Some of the best fruits and vegetables I have ever eaten have been here in Albania. Everything is seasonal so don’t look for strawberries in the fall or squash in the spring. Cabbage, potatoes, and other root vegetables are the winter staples with the summer months filled with figs, berries, and cherries. Throw in a few fruits whose names don’t translate into English and I don’t recognize, and shopping and eating produce is an adventure. Local fruit and vegetable markets are the life blood of Albania’s agricultural economy. Whether it be large centralized markets in the villages, towns, and cities, neighborhood groceries with bins overflowing with produce picked on farms that morning, or young boys and old women hawking their produce along the side of the road, it is virtually impossible to not find fresh fruits and vegetables whenever I go out to shop. (Ironically, the only places you aren’t guaranteed to find locally grown produce are in the large chain grocery stores. Our big three chains, Conad, Euromax, and Carrfour all important the majority of their produce from other parts of Europe).
|Produce for sale|
In Tirana, my favorite market is the Central Market. While it is open every day, weekend days find this market buzzing with vendors selling everything from olives and walnuts to potatoes, seasonal fruits and tobacco and everything in between. (For some reason there is also a large selection of remote controls being sold on one corner and cages filled with parakeets on another). Produce is sold under tents or out of store fronts with more permanent stores selling fresh fish, meats, cheeses, and byrek. The area is not blocked off from vehicular traffic (and even if it was that wouldn’t stop Albanian drivers) so it is a chaotic scene. I’ve found that most vendors are honest and will take the time to write out the cost of my purchases on a piece of paper. (I understand Albanian but numbers, especially those spoken quickly with a heavy accent continue to elude me). Not all do this however, and even more insist on charging items in “old Leke” a form of currency that hasn’t been used in Albania in decades. A 100 new Leke item (roughly $1 USD) would cost ten times as much when quoted in old Leke. Add to this the weights and measures scale system used by the real old timers and shopping at the market is sure to be an adventure. And that is why I love it.

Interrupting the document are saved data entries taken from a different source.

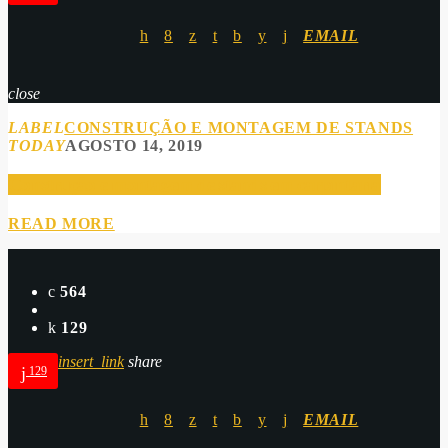
EMAIL
close
LABEL
CONSTRUÇÃO E MONTAGEM DE STANDS
TODAY
AGOSTO 14, 2019
Construção e montagem de stands em carpintaria
READ MORE
564
129
insert_link
share
129
EMAIL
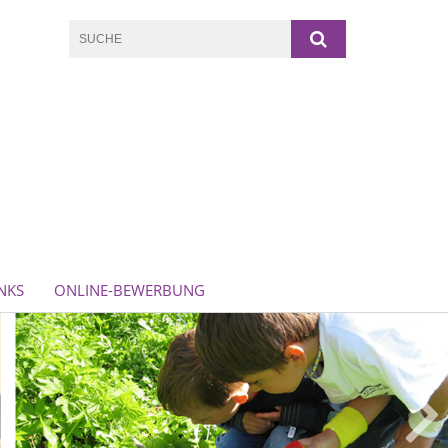
NKS
ONLINE-BEWERBUNG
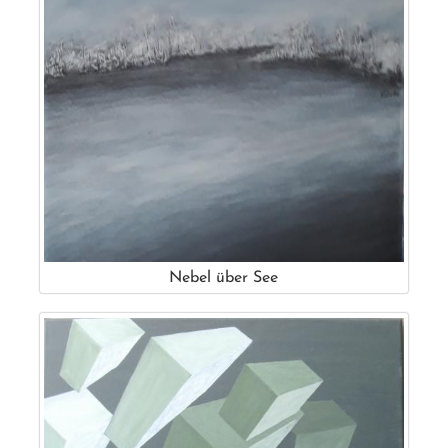
Nebel über See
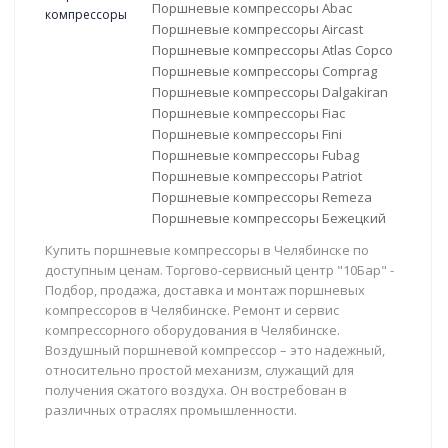
Поршневые компрессоры Abac
Поршневые компрессоры Aircast
Поршневые компрессоры Atlas Copco
Поршневые компрессоры Comprag
Поршневые компрессоры Dalgakiran
Поршневые компрессоры Fiac
Поршневые компрессоры Fini
Поршневые компрессоры Fubag
Поршневые компрессоры Patriot
Поршневые компрессоры Remeza
Поршневые компрессоры Бежецкий
Купить поршневые компрессоры в Челябинске по
доступным ценам. Торгово-сервисный центр "10Бар" -
Подбор, продажа, доставка и монтаж поршневых
компрессоров в Челябинске. Ремонт и сервис
компрессорного оборудования в Челябинске.
Воздушный поршневой компрессор – это надежный,
относительно простой механизм, служащий для
получения сжатого воздуха. Он востребован в
различных отраслях промышленности.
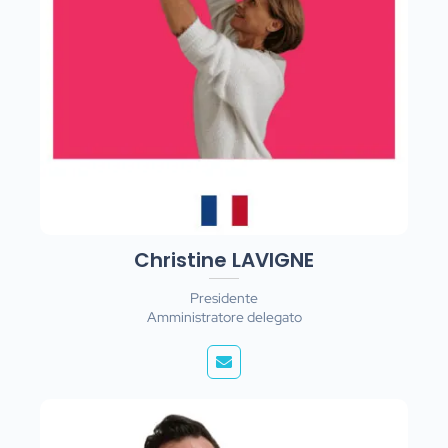
Christine LAVIGNE
Presidente
Amministratore delegato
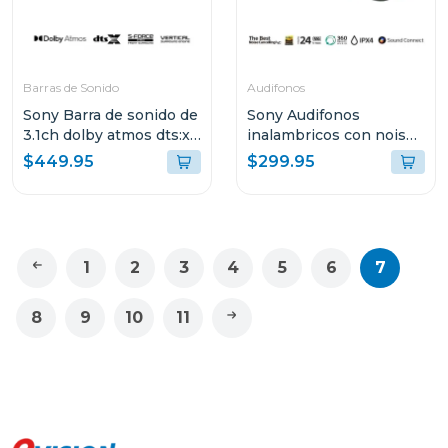
Barras de Sonido
Audifonos
Sony Barra de sonido de
Sony Audifonos
3.1ch dolby atmos dts:x
inalambricos con noise
s2000
cancelling wf1000xm5
$449.95
$299.95
negro
1
2
3
4
5
6
7
8
9
10
11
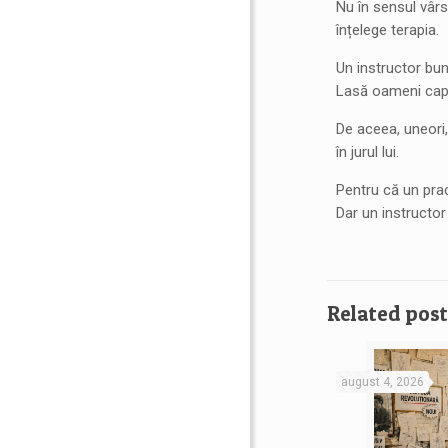
Nu în sensul vârs
înțelege terapia.
Un instructor bun
Lasă oameni capa
De aceea, uneori,
în jurul lui.
Pentru că un pra
Dar un instructo
Related post
august 4, 2026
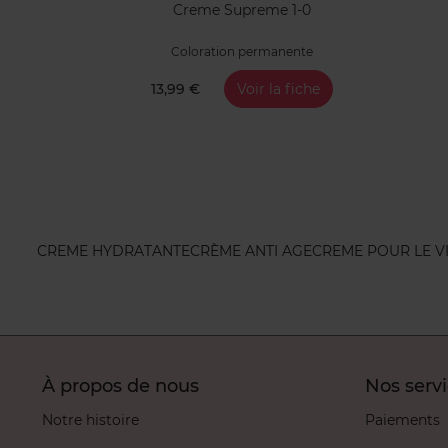
Creme Supreme 1-0
Coloration permanente
13,99 €
Voir la fiche
CREME HYDRATANTE
CRÈME ANTI AGE
CREME POUR LE V
À propos de nous
Nos serv
Notre histoire
Paiements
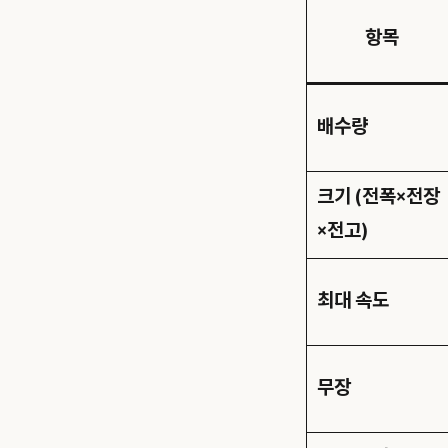
항목
배수량
크기 (전폭×전장
×전고)
최대 속도
무장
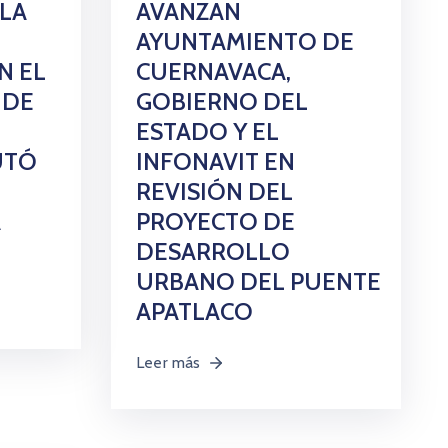
 LA
AVANZAN
AYUNTAMIENTO DE
N EL
CUERNAVACA,
 DE
GOBIERNO DEL
ESTADO Y EL
UTÓ
INFONAVIT EN
REVISIÓN DEL
A
PROYECTO DE
DESARROLLO
URBANO DEL PUENTE
APATLACO
Leer más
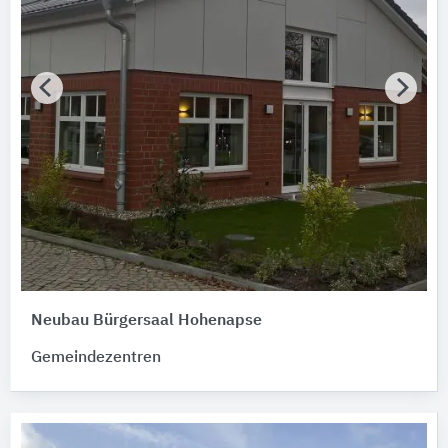
Neubau Bürgersaal Hohenapse
Gemeindezentren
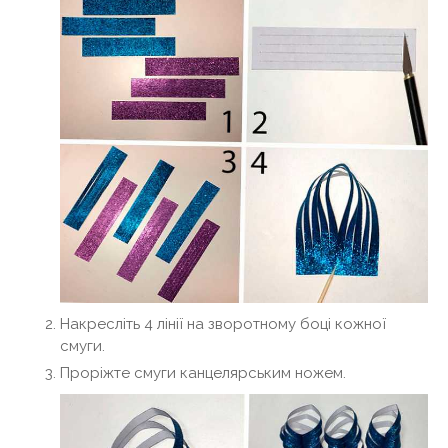
Накресліть 4 лінії на зворотному боці кожної
смуги.
Проріжте смуги канцелярським ножем.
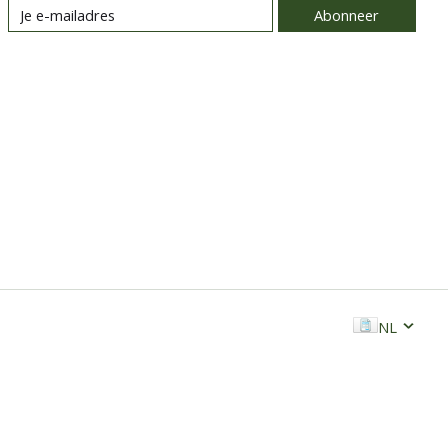
Abonneer
NL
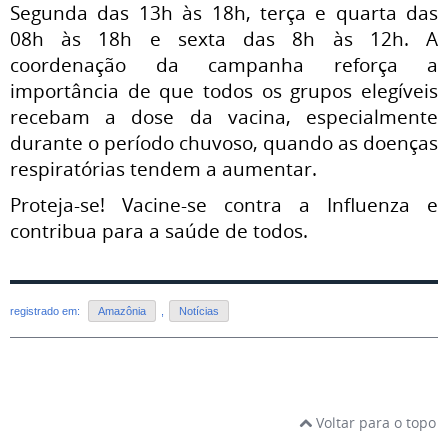
Segunda das 13h às 18h, terça e quarta das
08h às 18h e sexta das 8h às 12h. A
coordenação da campanha reforça a
importância de que todos os grupos elegíveis
recebam a dose da vacina, especialmente
durante o período chuvoso, quando as doenças
respiratórias tendem a aumentar.
Proteja-se! Vacine-se contra a Influenza e
contribua para a saúde de todos.
registrado em:
Amazônia
,
Notícias
Voltar para o topo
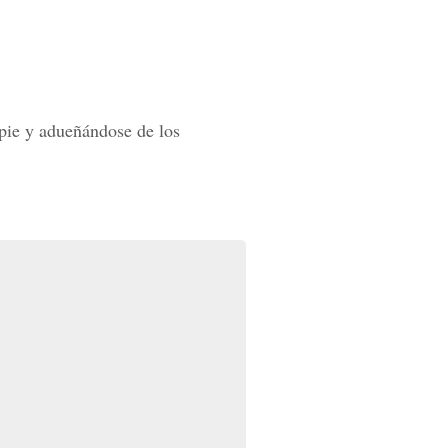
pie y adueñándose de los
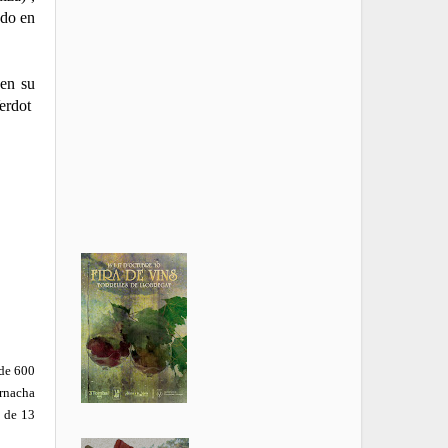
ado en
 en su
erdot
 de 600
rnacha
s de 13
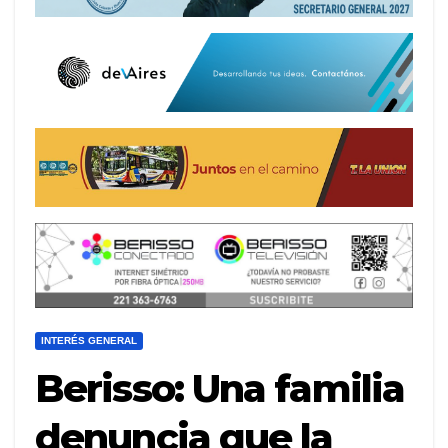
INTERÉS GENERAL
Berisso: Una familia
denuncia que la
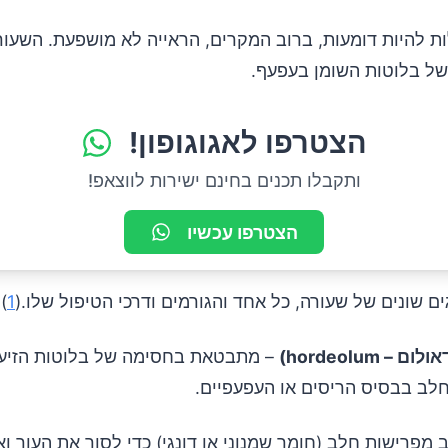
לות להיות דומעות, ברוב המקרים, הראייה לא מושפעת. השע
ל בלוטות השומן בעפעף.
הצטרפו לאגוגופון!
ותקבלו תכנים בחינם ישירות לווצאפ!
הצטרפו עכשיו
ים שונים של שעורה, כל אחד והגורמים ודרכי הטיפול שלו.(
1
)
– hordeolum)
– מתבטאת בחסימה של בלוטות הזיע
חלב בבסיס הריסים או העפעפיים.
מפרישות חלב (חומר שמנוני או דונגי) כדי לסוך את העור ו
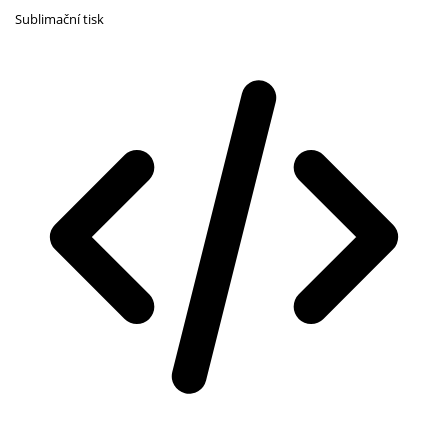
Sublimační tisk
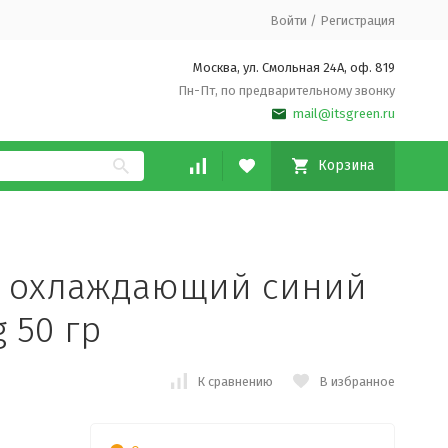
Войти
/
Регистрация
Москва, ул. Смольная 24А, оф. 819
Пн-Пт, по предварительному звонку
mail@itsgreen.ru
Корзина
м охлаждающий синий
 50 гр
К сравнению
В избранное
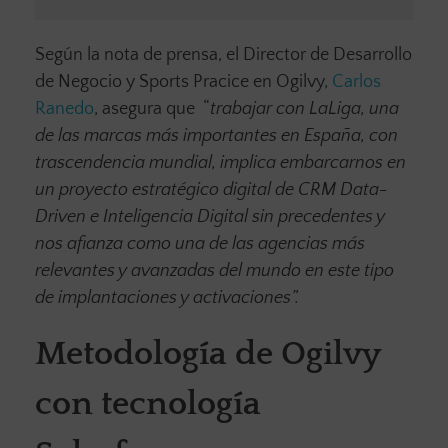
Según la nota de prensa, el Director de Desarrollo
de Negocio y Sports Pracice en Ogilvy,
Carlos
Ranedo
, asegura que
“
trabajar con
LaLiga, una
de las marcas más importantes en España, con
trascendencia mundial, implica embarcarnos en
un proyecto estratégico digital de CRM Data-
Driven e Inteligencia Digital sin precedentes y
nos afianza como una de las agencias más
relevantes y avanzadas del mundo en este tipo
de implantaciones y activaciones”.
Metodología de Ogilvy
con tecnología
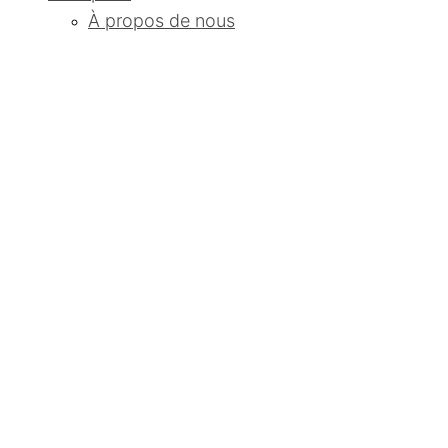
À propos de nous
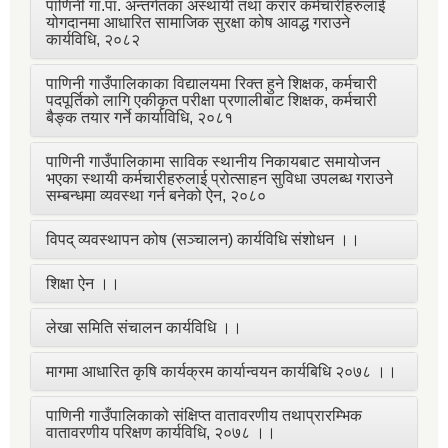
पाणिनी गा.पा. अन्तर्गतका अस्थायी तथा करार कर्मचारीहरुलाई
योगदानमा आधारित सामाजिक सुरक्षा कोष आवद्ध गराउने
कार्यविधि, २०८२
पाणिनी गाउँपालिकाका विद्यालयमा रिक्त हुने शिक्षक, कर्मचारी
पदपूर्तिको लागि एकीकृत परीक्षा प्रणालीबाट शिक्षक, कर्मचारी
बैङ्क तयार गर्ने कार्याविधि, २०८१
पाणिनी गाउँपालिकामा साविक स्थानीय निकायबाट समायोजन
भएका स्थायी कर्मचारीहरुलाई प्रोत्साहन सुविधा उपलब्ध गराउने
सम्बन्धमा व्यवस्था गर्न बनेको ऐन, २०८०
विपद् व्यवस्थापन कोष (सञ्चालन) कार्यविधि संशोधन ।।
शिक्षा ऐन ।।
लेखा समिति संचालन कार्यविधि ।।
मागमा आधारित कृषि कार्यक्रम कार्यान्वयन कार्यबिधि २०७८ ।।
पाणिनी गाउँपालिकाको संक्षिप्त वातावरणीय तथाप्रारम्भिक
वातावरणीय परिक्षण कार्यविधि, २०७८ ।।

|Cabbages, olives, and melons|
Because parking is such a nightmare in the area (and no, we don’t drive our car into the actual market area), we usually avoid shopping there on Saturdays. This past weekend we braved the crowds and I am so glad we did. Early October seems to be peak harvest season and the market was overflowing with fresh produce. Last winter I had a conversation with an Albanian about curing my own olives. He assured me it was easy so when I spotted buckets of the fresh green fruit, I quickly bought more than enough for me to start my latest culinary experiment. Intrigued by an article on I read recently about persimmons, I also bought a bagful of them. Spotting two squashes that looked suspiciously like the elusive pumpkins I have yet to find in Albania, I bought them as well. (Time will tell what vegetable they actually are). And of course I bought the old standbys of apples, grapes, and lemons.
All of this fruit made for a long afternoon of preparations at home (as a precautionary measure, I soak all fruits and vegetables in a diluted bleach and water solution). Combined with the salmon steaks and fresh calamari I purchased from a fish monger, we certainly ate well this weekend.